PROVIDED INFORMATION>
◇ ◇ ◇

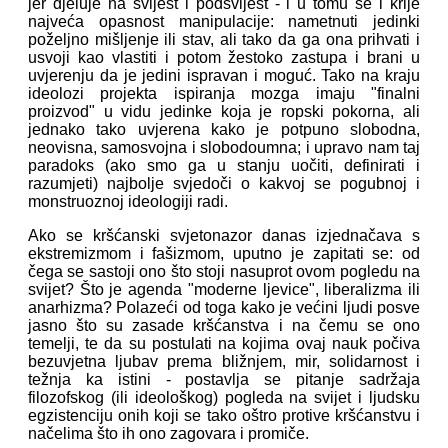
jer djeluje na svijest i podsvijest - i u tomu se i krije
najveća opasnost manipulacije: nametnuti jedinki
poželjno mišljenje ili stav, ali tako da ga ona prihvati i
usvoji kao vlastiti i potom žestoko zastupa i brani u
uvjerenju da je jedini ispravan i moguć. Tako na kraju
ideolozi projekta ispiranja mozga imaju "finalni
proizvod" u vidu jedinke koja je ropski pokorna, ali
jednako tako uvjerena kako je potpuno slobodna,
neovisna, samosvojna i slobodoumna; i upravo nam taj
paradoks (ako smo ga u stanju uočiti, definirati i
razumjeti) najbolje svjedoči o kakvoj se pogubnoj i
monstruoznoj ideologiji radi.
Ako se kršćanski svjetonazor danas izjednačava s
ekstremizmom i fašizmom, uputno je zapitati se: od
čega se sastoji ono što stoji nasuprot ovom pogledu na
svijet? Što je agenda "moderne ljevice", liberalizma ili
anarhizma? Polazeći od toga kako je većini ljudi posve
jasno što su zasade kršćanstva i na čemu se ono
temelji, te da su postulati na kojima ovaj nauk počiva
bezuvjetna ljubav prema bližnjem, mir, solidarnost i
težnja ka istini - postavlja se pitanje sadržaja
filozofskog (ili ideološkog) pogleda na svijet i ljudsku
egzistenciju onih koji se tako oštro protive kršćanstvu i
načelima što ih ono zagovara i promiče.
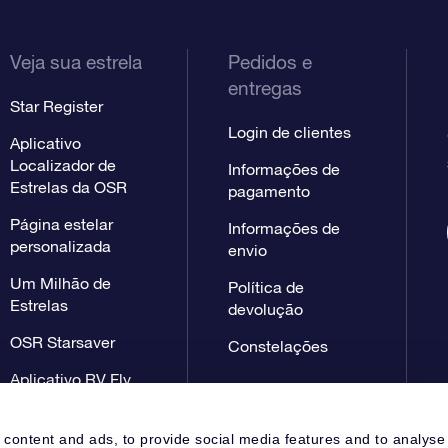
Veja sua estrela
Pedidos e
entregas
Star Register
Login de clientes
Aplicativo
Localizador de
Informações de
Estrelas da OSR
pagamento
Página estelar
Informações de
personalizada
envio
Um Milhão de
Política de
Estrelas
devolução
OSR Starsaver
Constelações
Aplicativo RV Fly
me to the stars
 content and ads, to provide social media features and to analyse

◇ ◇ ◇

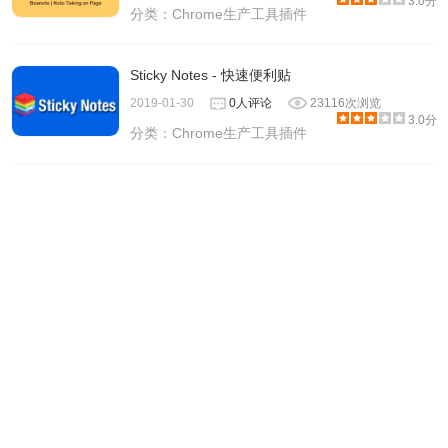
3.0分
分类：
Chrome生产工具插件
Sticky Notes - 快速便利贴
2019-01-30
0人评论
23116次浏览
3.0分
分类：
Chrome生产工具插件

◇ ◇ ◇

Report every line of the entries that carries the word "svijet".

WRITTEN ANSWER>
svijet? Što je agenda "moderne ljevice", liberalizma ili
filozofskog (ili ideološkog) pogleda na svijet i ljudsku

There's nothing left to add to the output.